* _TASK INSTRUCTIONS_:
Every line from the start of the entries up to and including the one bearing "een bijdrage leveren" must be printed verbatim, without the pictures.
==== TASK MATERIAL ====
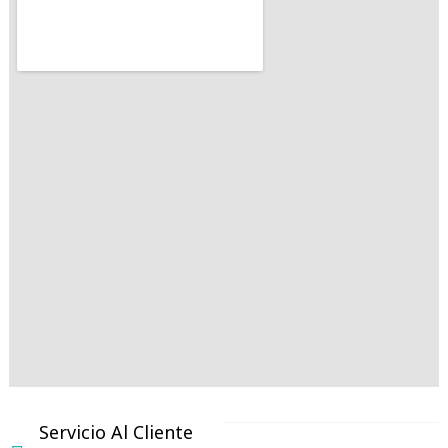
Servicio Al Cliente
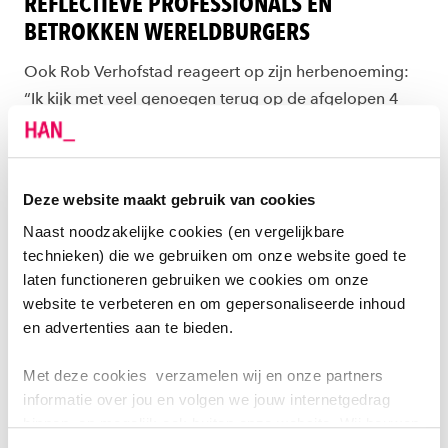
REFLECTIEVE PROFESSIONALS EN
BETROKKEN WERELDBURGERS
Ook Rob Verhofstad reageert op zijn herbenoeming:
“Ik kijk met veel genoegen terug op de afgelopen 4
jaar als College van Bestuur-voorzitter, waarin ik heb
ervaren waar de HAN toe in staat is. De inzet, loyaliteit
en wendbaarheid van onze meer dan 4.400 collega’s
Deze website maakt gebruik van cookies
is enorm. Hierdoor én door de goede samenwerking
Naast noodzakelijke cookies (en vergelijkbare
met het ons omringende werkveld en andere partners,
technieken) die we gebruiken om onze website goed te
lukt het om goed aan onze strategische doelen te
laten functioneren gebruiken we cookies om onze
werken. Zo kunnen we vele duizenden studenten
website te verbeteren en om gepersonaliseerde inhoud
opleiden tot reflectieve professionals en betrokken
en advertenties aan te bieden.
wereldburgers. Ook kunnen we met ons onderzoek
een bijdrage leveren aan onze regio. Ik kijk ernaar uit
Met deze cookies verzamelen wij en onze partners
om de HAN nog eens 4 jaar op koers te mogen
informatie over jou en volgen we jouw internetgedrag
houden, samen met mijn collega’s.”
binnen, en mogelijk ook buiten onze website. Wij bouwen
zo jouw persoonlijke profiel op. Hiermee passen wij onze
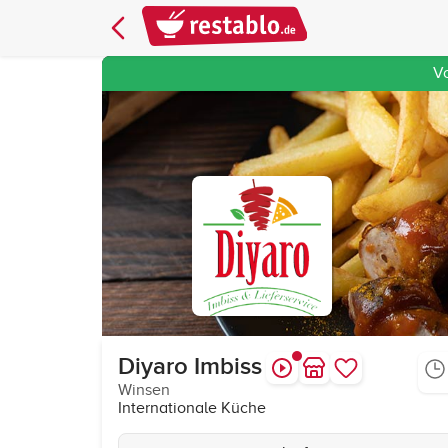
V
Diyaro Imbiss
Winsen
Internationale Küche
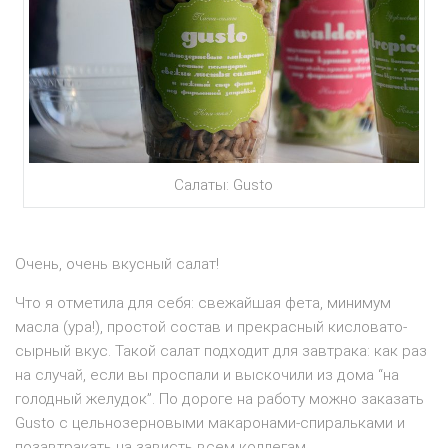
Салаты: Gusto
Очень, очень вкусный салат!
Что я отметила для себя: свежайшая фета, минимум
масла (ура!), простой состав и прекрасный кисловато-
сырный вкус. Такой салат подходит для завтрака: как раз
на случай, если вы проспали и выскочили из дома “на
голодный желудок”. По дороге на работу можно заказать
Gusto с цельнозерновыми макаронами-спиральками и
позавтракать на зависть всем коллегам.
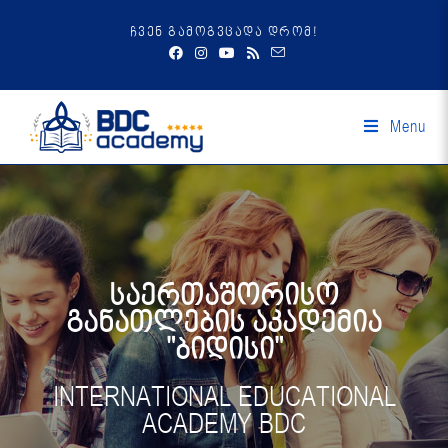
ჩვენ გამოგვცადა დრომ!
Menu
საერთაშორისო
განათლების აკადემია
"ბიდისი"
INTERNATIONAL EDUCATIONAL
ACADEMY BDC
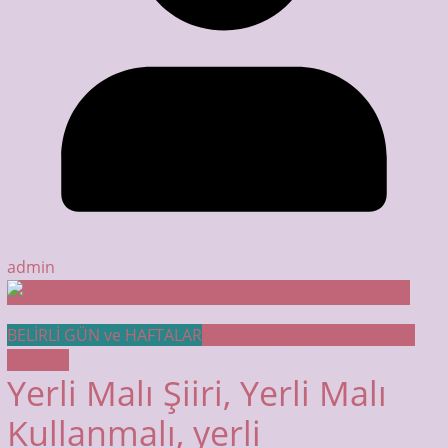
admin
BELİRLİ GÜN ve HAFTALAR
ÇOCUK ŞARKILARI
YERLİ MALI
HAFTASI
Yerli Malı Şiiri, Yerli Malı
Kullanmalı, yerli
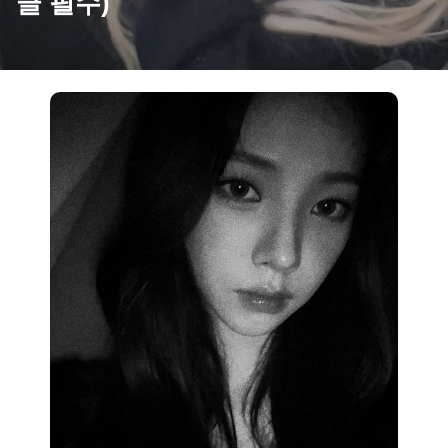
글 필수)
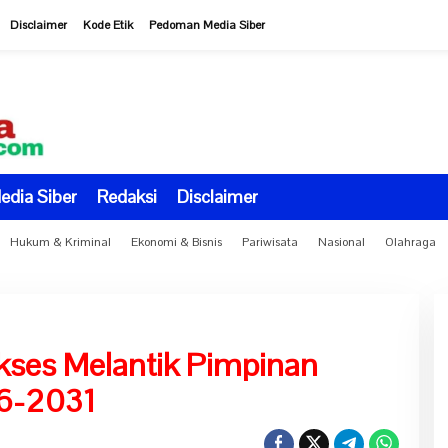
Disclaimer
Kode Etik
Pedoman Media Siber
dia Siber
Redaksi
Disclaimer
Hukum & Kriminal
Ekonomi & Bisnis
Pariwisata
Nasional
Olahraga
kses Melantik Pimpinan
6-2031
====
* _OUTPUT FOR THIS EXERCISE_:
Servicio Al Cliente
REFLECTIEVE PROFESSIONALS EN
BETROKKEN WERELDBURGERS
Ook Rob Verhofstad reageert op zijn herbenoeming:
“Ik kijk met veel genoegen terug op de afgelopen 4
jaar als College van Bestuur-voorzitter, waarin ik heb
ervaren waar de HAN toe in staat is. De inzet, loyaliteit
en wendbaarheid van onze meer dan 4.400 collega’s
Deze website maakt gebruik van cookies
is enorm. Hierdoor én door de goede samenwerking
Naast noodzakelijke cookies (en vergelijkbare
met het ons omringende werkveld en andere partners,
technieken) die we gebruiken om onze website goed te
lukt het om goed aan onze strategische doelen te
laten functioneren gebruiken we cookies om onze
werken. Zo kunnen we vele duizenden studenten
website te verbeteren en om gepersonaliseerde inhoud
opleiden tot reflectieve professionals en betrokken
en advertenties aan te bieden.
wereldburgers. Ook kunnen we met ons onderzoek
een bijdrage leveren aan onze regio. Ik kijk ernaar uit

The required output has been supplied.